MATERIAL SHOWN
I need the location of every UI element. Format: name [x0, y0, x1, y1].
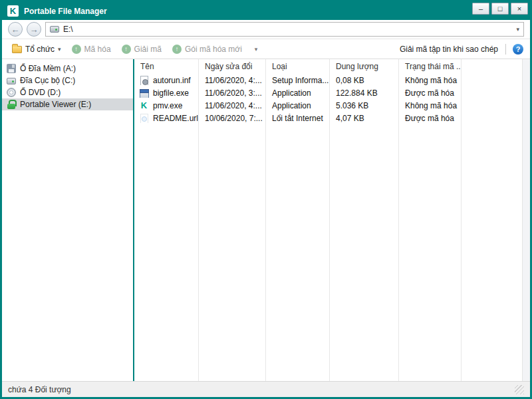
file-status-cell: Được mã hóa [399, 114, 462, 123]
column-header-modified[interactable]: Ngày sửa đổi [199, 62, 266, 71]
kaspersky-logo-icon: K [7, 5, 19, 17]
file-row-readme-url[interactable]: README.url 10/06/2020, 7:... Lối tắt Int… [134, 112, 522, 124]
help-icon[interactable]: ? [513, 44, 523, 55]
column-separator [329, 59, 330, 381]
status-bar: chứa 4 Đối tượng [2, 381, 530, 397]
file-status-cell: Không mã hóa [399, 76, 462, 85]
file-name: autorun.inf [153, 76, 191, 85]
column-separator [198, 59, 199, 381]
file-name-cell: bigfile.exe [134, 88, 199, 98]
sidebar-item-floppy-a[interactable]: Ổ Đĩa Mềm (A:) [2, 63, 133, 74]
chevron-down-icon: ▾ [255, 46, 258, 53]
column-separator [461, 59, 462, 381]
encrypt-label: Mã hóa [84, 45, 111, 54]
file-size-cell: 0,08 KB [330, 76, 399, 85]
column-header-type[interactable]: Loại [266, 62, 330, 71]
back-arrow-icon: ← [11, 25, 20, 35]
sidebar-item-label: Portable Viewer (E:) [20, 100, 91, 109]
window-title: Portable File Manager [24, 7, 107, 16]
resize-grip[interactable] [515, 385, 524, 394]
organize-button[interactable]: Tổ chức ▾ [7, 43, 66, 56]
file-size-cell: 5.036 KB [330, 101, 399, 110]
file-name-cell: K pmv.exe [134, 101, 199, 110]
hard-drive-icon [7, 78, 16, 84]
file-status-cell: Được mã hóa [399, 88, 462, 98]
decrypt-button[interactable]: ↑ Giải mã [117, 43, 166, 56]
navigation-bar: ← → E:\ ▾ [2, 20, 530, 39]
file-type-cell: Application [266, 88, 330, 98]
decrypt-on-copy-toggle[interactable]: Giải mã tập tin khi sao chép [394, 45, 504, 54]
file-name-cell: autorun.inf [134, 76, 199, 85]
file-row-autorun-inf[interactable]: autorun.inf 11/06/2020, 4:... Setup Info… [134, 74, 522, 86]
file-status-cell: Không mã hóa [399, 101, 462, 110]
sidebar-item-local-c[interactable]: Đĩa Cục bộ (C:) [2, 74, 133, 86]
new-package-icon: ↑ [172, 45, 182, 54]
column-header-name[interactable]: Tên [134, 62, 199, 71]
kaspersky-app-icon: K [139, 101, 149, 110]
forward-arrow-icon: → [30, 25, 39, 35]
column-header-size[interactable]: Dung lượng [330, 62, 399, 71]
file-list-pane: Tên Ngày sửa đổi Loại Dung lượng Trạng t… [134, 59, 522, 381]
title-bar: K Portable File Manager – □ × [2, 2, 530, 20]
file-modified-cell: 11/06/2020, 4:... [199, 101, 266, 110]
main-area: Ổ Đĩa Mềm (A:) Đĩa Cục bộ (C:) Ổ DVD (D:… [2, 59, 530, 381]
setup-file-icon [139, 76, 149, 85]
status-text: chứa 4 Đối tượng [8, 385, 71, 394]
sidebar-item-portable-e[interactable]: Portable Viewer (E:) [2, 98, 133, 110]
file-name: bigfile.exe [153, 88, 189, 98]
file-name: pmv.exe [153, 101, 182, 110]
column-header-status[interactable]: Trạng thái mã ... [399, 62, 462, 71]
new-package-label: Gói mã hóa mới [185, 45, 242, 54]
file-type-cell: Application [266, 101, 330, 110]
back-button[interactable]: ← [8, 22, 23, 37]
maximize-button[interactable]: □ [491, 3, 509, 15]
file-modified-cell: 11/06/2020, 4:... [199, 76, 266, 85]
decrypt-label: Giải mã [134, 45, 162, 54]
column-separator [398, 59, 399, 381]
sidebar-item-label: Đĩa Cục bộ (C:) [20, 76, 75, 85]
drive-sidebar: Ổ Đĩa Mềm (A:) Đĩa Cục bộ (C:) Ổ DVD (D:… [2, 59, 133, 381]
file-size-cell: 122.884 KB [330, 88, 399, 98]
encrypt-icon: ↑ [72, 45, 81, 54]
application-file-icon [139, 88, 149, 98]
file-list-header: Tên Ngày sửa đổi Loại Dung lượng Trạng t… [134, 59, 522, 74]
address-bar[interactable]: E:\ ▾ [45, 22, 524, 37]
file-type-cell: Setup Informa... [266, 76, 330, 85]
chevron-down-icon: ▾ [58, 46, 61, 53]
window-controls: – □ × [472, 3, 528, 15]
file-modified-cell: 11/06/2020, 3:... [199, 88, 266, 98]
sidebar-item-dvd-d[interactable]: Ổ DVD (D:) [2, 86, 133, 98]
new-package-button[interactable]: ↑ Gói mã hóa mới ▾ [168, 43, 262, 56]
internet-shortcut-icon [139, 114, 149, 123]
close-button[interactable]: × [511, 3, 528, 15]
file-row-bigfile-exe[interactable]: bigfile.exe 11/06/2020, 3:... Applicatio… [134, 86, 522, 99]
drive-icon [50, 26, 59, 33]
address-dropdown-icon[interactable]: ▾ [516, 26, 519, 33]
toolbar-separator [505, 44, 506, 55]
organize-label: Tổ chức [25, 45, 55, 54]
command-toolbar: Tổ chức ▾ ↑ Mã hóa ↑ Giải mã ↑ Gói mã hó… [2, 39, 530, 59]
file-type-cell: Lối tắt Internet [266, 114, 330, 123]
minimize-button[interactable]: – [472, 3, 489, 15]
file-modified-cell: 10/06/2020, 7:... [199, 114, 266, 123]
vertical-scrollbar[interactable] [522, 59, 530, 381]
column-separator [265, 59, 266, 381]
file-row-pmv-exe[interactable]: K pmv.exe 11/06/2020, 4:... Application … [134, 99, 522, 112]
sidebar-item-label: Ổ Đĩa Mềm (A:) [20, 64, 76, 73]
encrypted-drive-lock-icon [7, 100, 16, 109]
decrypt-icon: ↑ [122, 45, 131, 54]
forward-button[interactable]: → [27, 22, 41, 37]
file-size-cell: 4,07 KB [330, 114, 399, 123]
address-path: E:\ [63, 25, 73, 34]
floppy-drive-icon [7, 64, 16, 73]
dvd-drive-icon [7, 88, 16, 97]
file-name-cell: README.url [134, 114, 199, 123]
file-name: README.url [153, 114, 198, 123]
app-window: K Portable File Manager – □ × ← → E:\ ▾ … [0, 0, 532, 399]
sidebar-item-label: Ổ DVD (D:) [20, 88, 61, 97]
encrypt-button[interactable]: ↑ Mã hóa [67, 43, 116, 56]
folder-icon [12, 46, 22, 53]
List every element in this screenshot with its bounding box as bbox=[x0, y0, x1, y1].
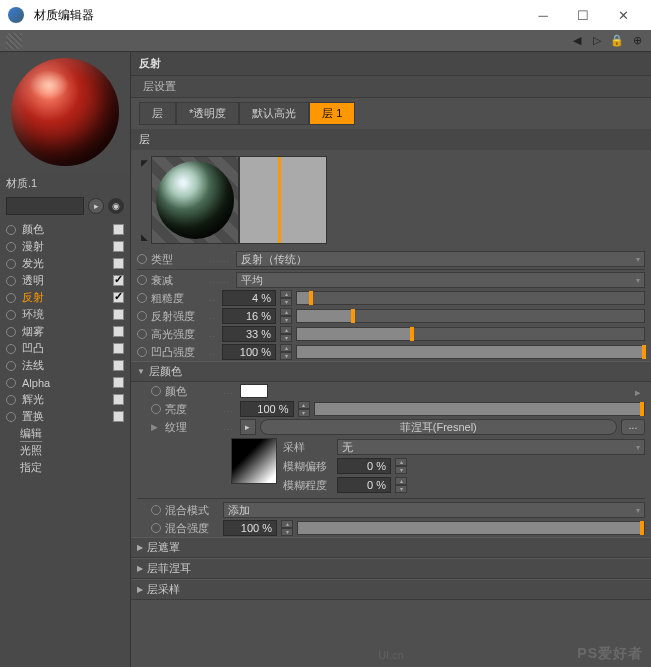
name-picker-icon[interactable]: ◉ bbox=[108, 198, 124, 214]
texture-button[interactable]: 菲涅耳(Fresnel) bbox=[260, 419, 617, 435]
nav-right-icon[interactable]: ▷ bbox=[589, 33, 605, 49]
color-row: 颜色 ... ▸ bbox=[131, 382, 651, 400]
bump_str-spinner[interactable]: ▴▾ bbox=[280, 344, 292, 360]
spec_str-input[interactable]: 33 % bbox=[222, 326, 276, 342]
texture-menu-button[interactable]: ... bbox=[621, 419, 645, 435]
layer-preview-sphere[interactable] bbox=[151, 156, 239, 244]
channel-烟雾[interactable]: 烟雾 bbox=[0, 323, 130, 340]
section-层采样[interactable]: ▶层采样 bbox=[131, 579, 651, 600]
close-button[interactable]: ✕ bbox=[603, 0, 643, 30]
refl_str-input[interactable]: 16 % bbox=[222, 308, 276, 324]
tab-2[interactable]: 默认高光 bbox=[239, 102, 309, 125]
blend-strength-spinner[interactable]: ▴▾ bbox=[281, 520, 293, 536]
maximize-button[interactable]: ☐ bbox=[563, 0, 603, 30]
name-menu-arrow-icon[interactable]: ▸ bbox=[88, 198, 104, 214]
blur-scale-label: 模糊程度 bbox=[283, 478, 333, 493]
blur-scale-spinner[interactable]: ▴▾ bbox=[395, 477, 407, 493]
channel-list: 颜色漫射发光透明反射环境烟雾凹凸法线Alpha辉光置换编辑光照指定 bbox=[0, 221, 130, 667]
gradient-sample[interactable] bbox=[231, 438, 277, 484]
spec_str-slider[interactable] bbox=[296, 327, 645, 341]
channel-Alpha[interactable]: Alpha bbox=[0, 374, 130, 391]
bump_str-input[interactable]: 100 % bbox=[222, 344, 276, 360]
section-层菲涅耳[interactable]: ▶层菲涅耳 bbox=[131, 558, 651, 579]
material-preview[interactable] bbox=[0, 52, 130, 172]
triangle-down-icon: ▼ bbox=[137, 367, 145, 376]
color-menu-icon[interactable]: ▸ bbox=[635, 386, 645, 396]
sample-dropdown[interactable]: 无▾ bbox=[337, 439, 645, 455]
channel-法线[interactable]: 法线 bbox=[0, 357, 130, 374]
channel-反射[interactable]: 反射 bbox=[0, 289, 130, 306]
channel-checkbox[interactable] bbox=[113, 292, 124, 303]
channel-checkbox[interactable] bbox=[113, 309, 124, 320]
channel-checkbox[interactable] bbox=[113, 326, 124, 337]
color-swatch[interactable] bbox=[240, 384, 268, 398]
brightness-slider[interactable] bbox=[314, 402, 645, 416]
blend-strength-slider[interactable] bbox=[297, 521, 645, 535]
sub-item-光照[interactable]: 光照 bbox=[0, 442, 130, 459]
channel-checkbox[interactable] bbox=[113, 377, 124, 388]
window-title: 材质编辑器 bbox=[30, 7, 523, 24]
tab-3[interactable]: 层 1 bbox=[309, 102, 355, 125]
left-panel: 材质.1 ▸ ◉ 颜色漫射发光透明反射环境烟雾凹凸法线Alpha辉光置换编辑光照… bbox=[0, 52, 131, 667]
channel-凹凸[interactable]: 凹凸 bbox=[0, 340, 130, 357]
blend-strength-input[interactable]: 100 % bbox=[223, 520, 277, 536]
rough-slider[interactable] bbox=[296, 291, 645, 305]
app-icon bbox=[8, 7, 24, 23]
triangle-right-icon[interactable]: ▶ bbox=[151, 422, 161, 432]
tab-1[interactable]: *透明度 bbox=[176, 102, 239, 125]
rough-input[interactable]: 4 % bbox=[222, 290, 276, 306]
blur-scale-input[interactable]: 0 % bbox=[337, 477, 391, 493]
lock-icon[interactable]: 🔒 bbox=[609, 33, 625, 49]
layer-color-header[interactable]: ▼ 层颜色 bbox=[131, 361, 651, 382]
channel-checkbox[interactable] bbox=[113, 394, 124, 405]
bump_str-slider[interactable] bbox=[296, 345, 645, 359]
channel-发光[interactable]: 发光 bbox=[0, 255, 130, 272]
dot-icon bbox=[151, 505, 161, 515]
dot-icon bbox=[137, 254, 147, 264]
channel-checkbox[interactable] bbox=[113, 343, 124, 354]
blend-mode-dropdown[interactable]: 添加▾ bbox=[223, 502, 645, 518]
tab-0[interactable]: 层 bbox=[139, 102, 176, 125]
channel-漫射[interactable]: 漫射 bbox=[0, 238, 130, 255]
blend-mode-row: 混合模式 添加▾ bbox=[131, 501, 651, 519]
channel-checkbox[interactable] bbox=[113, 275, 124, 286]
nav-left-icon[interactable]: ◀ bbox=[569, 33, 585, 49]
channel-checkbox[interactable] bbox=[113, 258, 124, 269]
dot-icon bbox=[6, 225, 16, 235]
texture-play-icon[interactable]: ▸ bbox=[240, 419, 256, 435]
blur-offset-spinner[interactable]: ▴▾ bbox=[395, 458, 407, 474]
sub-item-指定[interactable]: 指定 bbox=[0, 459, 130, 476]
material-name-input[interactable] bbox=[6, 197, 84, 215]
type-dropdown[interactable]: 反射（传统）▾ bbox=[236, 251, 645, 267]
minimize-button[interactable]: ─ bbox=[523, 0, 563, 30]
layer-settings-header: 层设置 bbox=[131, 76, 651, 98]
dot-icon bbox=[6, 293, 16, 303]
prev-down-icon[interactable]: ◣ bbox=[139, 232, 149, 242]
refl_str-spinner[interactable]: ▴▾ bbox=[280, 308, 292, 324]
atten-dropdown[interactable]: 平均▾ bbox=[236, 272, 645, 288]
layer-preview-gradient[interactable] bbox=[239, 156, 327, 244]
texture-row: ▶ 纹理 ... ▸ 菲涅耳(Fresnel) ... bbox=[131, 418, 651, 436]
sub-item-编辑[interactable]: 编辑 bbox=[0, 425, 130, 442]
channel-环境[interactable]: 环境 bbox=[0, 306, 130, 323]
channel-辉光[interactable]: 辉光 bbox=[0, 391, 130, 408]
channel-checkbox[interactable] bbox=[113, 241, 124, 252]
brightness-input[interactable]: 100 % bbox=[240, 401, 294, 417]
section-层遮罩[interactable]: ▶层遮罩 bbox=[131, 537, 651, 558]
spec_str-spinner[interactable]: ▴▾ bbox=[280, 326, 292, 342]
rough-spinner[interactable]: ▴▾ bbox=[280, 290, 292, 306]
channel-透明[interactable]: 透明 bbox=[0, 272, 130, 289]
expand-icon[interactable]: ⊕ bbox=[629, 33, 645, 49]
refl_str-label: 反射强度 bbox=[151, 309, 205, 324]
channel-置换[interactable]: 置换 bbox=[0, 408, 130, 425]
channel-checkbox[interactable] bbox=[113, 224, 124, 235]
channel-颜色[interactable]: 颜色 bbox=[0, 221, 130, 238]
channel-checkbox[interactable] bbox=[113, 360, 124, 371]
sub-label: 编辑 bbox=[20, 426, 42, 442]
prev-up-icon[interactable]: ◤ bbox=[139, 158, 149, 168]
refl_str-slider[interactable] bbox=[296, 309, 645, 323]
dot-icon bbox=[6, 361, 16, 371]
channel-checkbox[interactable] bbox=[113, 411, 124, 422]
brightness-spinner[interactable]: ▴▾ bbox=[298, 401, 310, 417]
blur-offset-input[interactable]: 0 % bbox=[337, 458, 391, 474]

WHAT NEEDS TO BE DONE
Your answer should be a single number, which is the count of lines in the data above that include the word "sample".

ANSWER SPACE
2